They find the Obama immigration policy, as with many of his policies, ambiguous.

The president and most congressional Democrats support comprehensive immigration reform, a tired topic based on multiculturalism.

Many Europeans do not concur. For instance, German Chancellor Angela Merkel stated in October 2010 that multiculturalism is dead — a position shared by British Prime Minister David Cameron and French President Nicolas Sarkozy.

During Merkel’s recent state visit to the White House, she gave no indication of a mind change. With many Europeans realizing that lax immigration policies are doing damage to their cultures, ethos, and social values, immigration regulations are being tightened from Norway to Spain. Meanwhile in the United States, Democrats have yet to get the word.

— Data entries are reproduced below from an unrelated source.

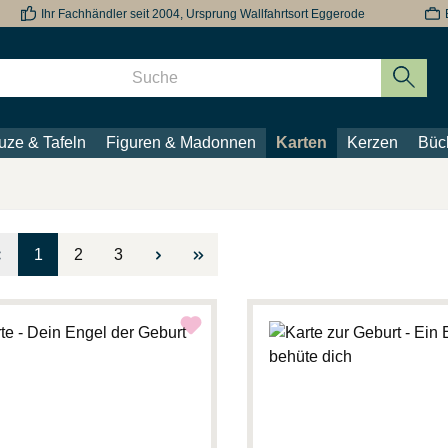
Ihr Fachhändler seit 2004, Ursprung Wallfahrtsort Eggerode
uze & Tafeln
Figuren & Madonnen
Karten
Kerzen
Büc
Seite
Seite
Seite
1
2
3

President Obama has yet to articulate his immigration vision other than to support the DREAM Act (Development, Relief, and Education for Alien Minors Act). This legislation would provide free college tuition and U.S. citizenship to illegal alien minors and those up to 26 years of age.

Armed with citizenship, these “alien minors” then could apply under existing Family Reunification provisions to bring in extended family members, rendering the DREAM Act a form of back-door amnesty.

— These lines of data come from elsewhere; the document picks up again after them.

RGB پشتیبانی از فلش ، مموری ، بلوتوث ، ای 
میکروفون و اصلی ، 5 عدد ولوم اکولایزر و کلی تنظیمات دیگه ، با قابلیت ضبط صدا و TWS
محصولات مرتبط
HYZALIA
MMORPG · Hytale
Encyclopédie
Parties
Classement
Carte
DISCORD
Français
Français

The president continues to speak of comprehensive immigration reform but in campaign-mode generalities. His recent speeches in Florida and Texas emphasized a fight for passage of the DREAM Act but mentioned comprehensive immigration reform with less enthusiasm.

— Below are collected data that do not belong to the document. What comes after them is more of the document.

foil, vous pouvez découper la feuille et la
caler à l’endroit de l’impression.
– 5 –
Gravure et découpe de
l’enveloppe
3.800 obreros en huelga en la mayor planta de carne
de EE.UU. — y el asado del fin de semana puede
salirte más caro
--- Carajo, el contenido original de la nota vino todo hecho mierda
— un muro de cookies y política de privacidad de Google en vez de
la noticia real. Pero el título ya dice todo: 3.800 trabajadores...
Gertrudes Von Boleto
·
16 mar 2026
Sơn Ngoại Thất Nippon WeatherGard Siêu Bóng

As with his foreign policy and healthcare policy, the president appears to leave the details of immigration reform to congressional Democrats. Now that his party no longer has an overwhelming majority in the Senate and is demoted to minority status in the House, he can blame Congress for inaction on immigration.

During the first two years of his term, even with Democrats in charge on Capitol Hill, he was barely able to pass the Affordable Health Care Act, let alone comprehensive immigration reform.

Since the midterm elections, the president has had to face the burden of working with congressional Republicans, a political reality that he apparently does not cherish. He has even had to invite them to the White House.

In his El Paso, Texas, speech, he took a page from community organizer guru Saul Alinsky and mocked Congressional Republicans, questioning their motives and their ability to keep their word. In the same breath, he sought Republican help in passing immigration reform and repeated disingenuously that he seeks “constructive and civil debate” on immigration legislation.

At the same time, Obama brags that his administration has deported more illegal aliens in two years than President Bush did in eight.

Allegedly 391,348 illegal aliens were deported by the Obama administration in fiscal year 2010. The question remains, though, whether these were actual deportations or simply the mailing of deportation letters, often called “run letters” for that is precisely what most recipients do.

According to immigration court records, 1.1 million removal orders issued by U.S. immigration judges remain unexecuted. Meanwhile, a New York Times article (May 29, 2011) reported that, over the past two years, the Obama Justice Department has sharply reduced the number of criminal cases filed against unauthorized immigrant workers.

Not all immigration advocates are pleased with the mixed signals being sent by the Obama administration. Hispanic voters (citizens and noncitizens) are the voting bloc most concerned. Angelica Salas, executive director of the Coalition for Humane Immigrant Rights of Los Angeles (CHIRLA), is among those seeking to remind Obama of his campaign pledges.

All in all, the president’s reception by Hispanic communities is less enthusiastic than it was two years ago, which may explain the flurry of White House meetings on immigration held in recent months. With the White House public relations apparatus in full campaign mode, comprehensive immigration reform is touted as a priority. Yet a do-what-we-say-and-not-what-we-do quality prevails.

Most U.S citizens are preoccupied with jobs, the debt crisis, and economic turmoil, but illegal immigration remains a related and pressing issue. Growing are the numbers of U.S. citizens who say no amnesty for illegals or drug cartels.